Stored data entries:
★ ★ ★ ★

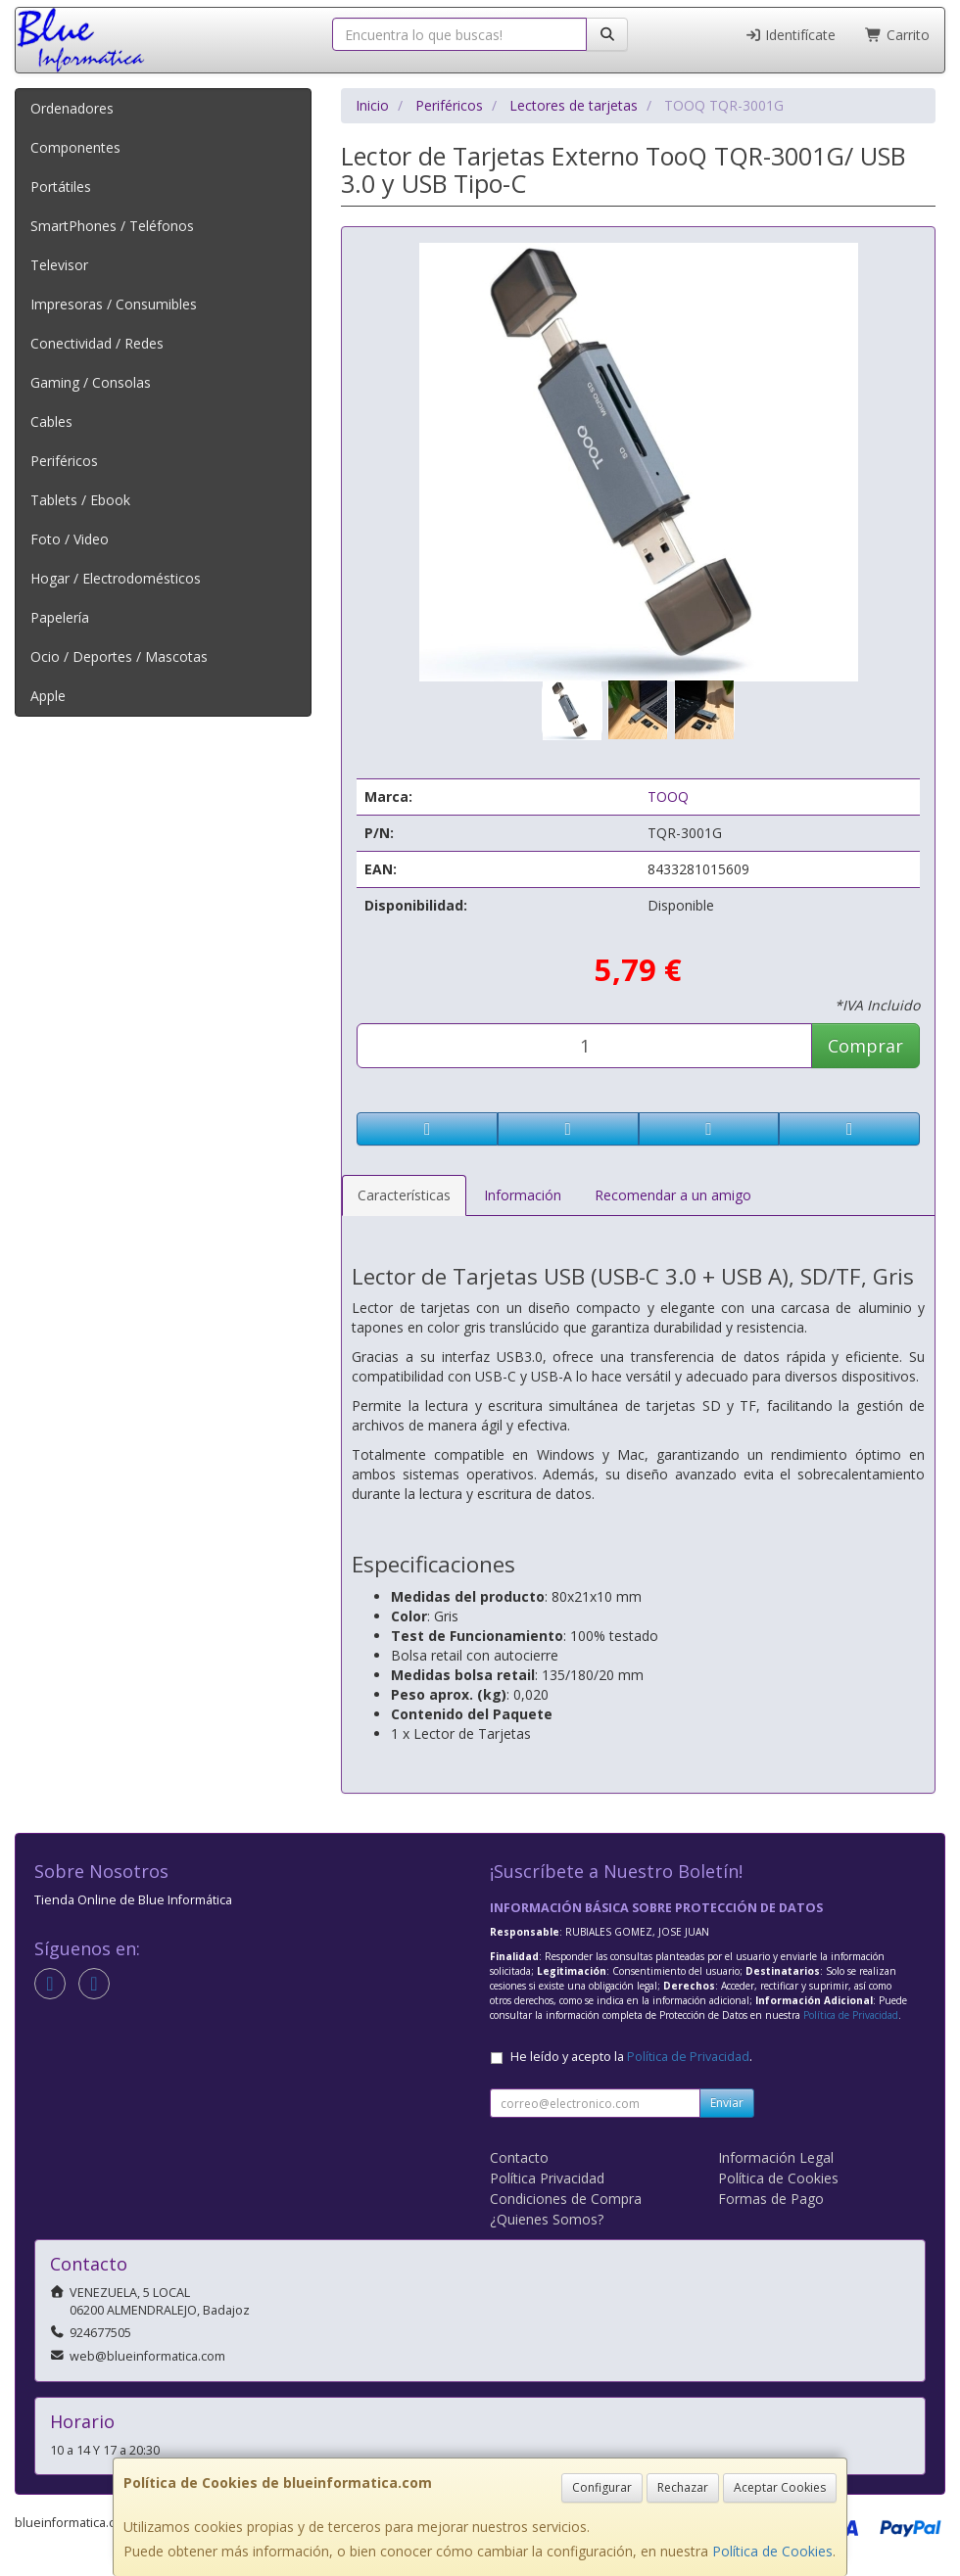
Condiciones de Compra (566, 2198)
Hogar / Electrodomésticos (115, 578)
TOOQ (668, 796)
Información (522, 1195)
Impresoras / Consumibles (113, 304)
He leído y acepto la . (631, 2056)
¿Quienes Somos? (546, 2219)
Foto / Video (69, 539)
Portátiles (60, 186)
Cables (51, 421)
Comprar (865, 1045)
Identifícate (790, 34)
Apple (48, 695)
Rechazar (682, 2487)
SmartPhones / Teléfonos (112, 225)
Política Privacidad (547, 2178)
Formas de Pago (771, 2198)
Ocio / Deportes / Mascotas (119, 656)
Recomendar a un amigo (673, 1195)
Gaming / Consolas (90, 382)
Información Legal (776, 2157)
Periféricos (64, 460)
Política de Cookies (772, 2551)
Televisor (59, 265)
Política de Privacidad (850, 2015)
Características (404, 1195)
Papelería (59, 617)
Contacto (519, 2157)
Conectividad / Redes (97, 343)
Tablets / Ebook (80, 500)
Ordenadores (72, 108)
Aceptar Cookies (780, 2487)
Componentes (75, 147)
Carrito (897, 34)
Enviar (727, 2102)
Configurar (602, 2487)
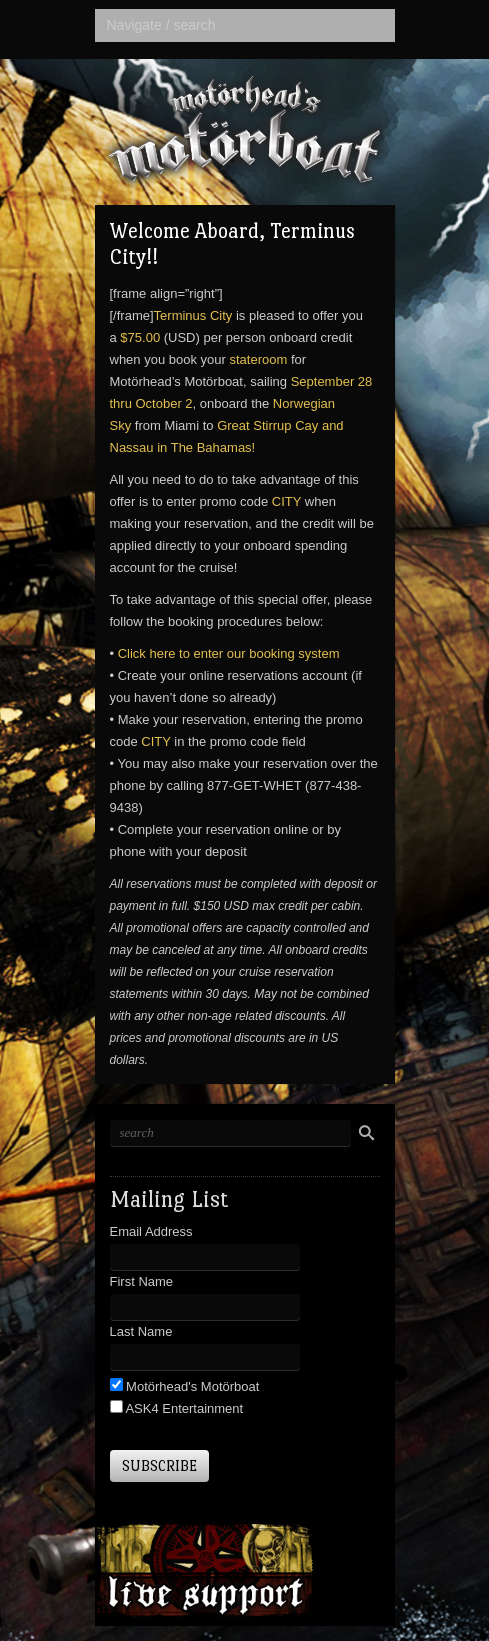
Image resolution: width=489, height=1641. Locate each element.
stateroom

★ ★ ★ ★

# [What is required]
What belongs in the answer is each line of the data that has the word "Política".

# [Result of the task]
Política Privacidad (547, 2178)
Política de Cookies (772, 2551)
Política de Privacidad (850, 2015)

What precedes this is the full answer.